*** Begin section ***

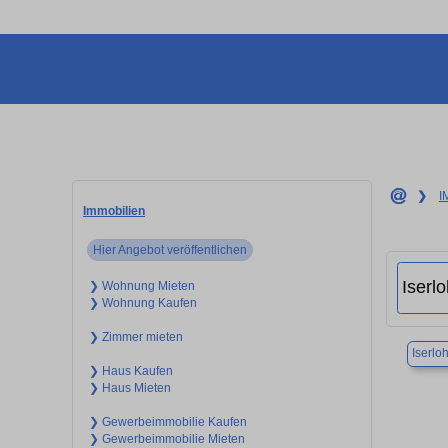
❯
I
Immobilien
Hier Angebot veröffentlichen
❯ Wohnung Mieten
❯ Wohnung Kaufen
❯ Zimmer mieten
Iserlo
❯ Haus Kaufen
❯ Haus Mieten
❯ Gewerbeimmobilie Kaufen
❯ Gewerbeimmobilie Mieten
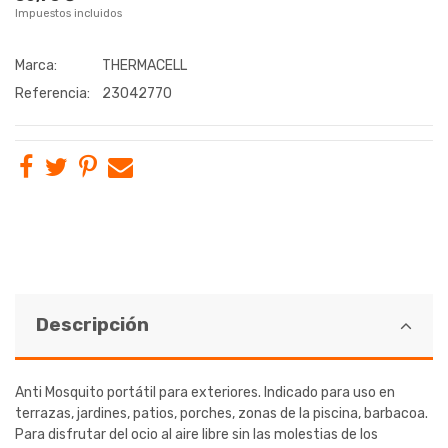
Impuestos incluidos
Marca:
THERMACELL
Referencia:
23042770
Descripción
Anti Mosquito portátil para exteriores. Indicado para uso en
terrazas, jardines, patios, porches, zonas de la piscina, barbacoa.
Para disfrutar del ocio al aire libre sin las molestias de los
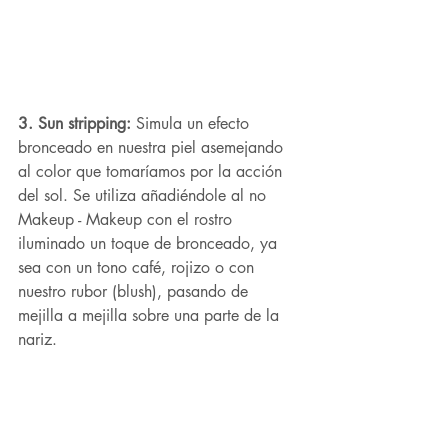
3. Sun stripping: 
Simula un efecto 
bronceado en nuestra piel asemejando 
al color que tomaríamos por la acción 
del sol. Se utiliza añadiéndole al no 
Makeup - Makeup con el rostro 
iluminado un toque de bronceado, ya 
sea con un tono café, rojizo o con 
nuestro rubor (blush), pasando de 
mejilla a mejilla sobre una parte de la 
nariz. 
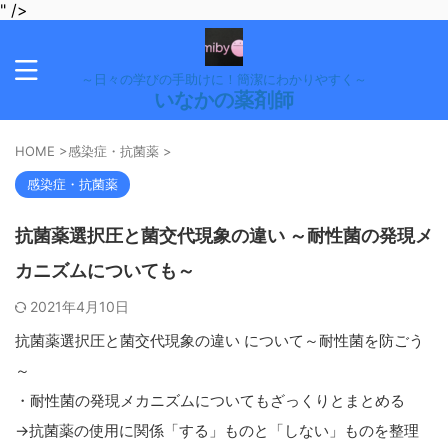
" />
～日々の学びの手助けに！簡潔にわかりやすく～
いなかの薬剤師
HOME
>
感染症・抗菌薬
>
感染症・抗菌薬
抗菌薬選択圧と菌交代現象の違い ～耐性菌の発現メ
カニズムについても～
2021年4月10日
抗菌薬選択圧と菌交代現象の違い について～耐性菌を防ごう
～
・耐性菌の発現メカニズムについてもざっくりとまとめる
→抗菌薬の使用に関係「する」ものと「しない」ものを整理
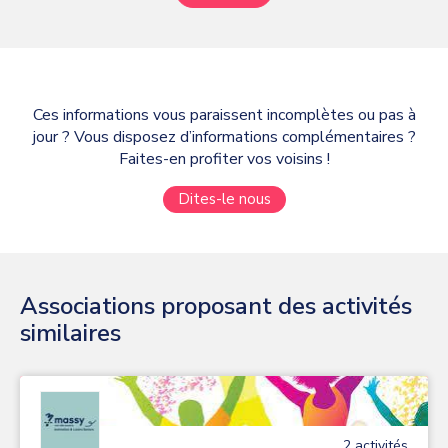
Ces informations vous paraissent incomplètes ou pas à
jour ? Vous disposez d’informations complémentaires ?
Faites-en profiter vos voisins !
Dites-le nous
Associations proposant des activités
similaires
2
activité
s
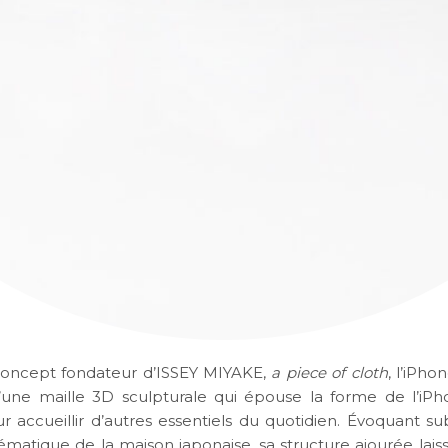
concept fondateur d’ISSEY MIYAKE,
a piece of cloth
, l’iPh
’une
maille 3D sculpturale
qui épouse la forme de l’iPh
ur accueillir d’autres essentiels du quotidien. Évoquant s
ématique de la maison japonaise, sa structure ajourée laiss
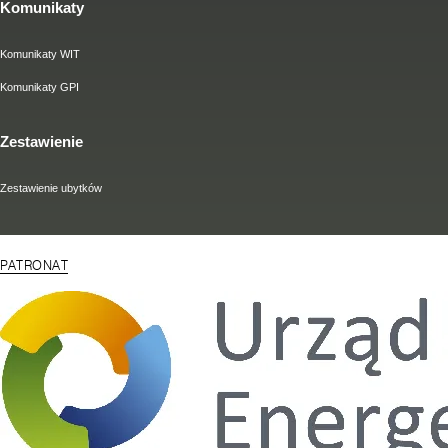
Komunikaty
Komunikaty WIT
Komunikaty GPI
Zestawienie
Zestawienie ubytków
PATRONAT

*** End section ***

Wherever the string "Gewerbeimmobilie" appears in the records, copy the whole line.

❯ Gewerbeimmobilie Kaufen
❯ Gewerbeimmobilie Mieten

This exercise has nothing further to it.